No "downside" really exists for sending a thank you note after a job interview, although most job candidates don’t bother to do it. Sending a thank you — if done reasonably well — will definitely not hurt your chances at a job.
Worst case, your thank you will be ignored.
Best case, it will improve the impression you left after the interview, making you stand out from your competitors. Few job candidates send thank yous.
Writing Your Best Thank You
Regardless of how the interview happened — in person, over the telephone, at lunch, or via an online video — a prompt thank you note, to each participant, is appropriate.
When you get home from your job interview, hang up the phone, or disconnect from Skype, look at your job interview notes, dig in, and write your thank you immediately.
In most — but not all — circumstances, email is acceptable.
The Value of Thank You(s)…
Of course, a lot of job seekers think that writing a thank you letter is a waste of time, and hopefully the job seekers you compete with have that attitude — because it is wrong.

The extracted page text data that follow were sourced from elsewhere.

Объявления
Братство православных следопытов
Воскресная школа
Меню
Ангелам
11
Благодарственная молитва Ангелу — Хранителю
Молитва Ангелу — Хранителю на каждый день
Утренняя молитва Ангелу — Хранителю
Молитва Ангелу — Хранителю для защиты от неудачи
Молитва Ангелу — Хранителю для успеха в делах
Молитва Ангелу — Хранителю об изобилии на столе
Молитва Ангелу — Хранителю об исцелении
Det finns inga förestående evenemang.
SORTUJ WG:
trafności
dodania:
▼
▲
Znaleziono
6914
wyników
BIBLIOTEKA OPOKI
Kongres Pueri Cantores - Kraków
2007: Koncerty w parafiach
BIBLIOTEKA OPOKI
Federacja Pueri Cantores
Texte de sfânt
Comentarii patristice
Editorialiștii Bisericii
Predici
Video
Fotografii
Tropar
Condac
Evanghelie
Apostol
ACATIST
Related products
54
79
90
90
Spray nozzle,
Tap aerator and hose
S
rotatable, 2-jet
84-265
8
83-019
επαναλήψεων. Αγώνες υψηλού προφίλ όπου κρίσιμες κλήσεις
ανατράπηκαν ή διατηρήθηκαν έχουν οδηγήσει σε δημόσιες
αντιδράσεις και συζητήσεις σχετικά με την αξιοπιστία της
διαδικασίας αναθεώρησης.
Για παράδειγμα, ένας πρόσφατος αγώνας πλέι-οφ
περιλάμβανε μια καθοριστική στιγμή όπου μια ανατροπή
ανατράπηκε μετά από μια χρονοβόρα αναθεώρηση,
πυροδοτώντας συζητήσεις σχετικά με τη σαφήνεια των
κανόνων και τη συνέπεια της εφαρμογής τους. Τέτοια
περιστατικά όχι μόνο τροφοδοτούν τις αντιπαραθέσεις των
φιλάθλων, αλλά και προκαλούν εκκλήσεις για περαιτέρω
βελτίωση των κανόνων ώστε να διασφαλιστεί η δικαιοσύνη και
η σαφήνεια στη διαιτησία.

A recent CareerBuilder survey** showed that 22% of employers are less likely to hire a candidate who does not send a thank you, and 91% like being thanked, according to an Accountemps survey*. So, you can be pretty sure that sending a thank you note won’t hurt your chances at the job.
Let’s look at the value of this thank you :
Impresses employers with your follow-through.
Shows courtesy toward the interviewer.
Shows your understanding of professional courtesy.
Conveys your interest in the position.
Provides you an opportunity to get back in front of the employer again, in case you have faded from the memory of an employer who met too many people too quickly
Allows you to introduce information that you neglected to mention in the interview.
Allows you to clarify anything that you don’t think you communicated well during the interview.
Demonstrates your skill at written (or emailed) communications.
Meets your competition so you don’t lose an opportunity simply because your competitor sent a thank you.
In the end, you have much more to gain than to lose by writing the thank you notes. And, if you don’t write the thank you, you may blow the opportunity nearly 25% of the time (yikes !).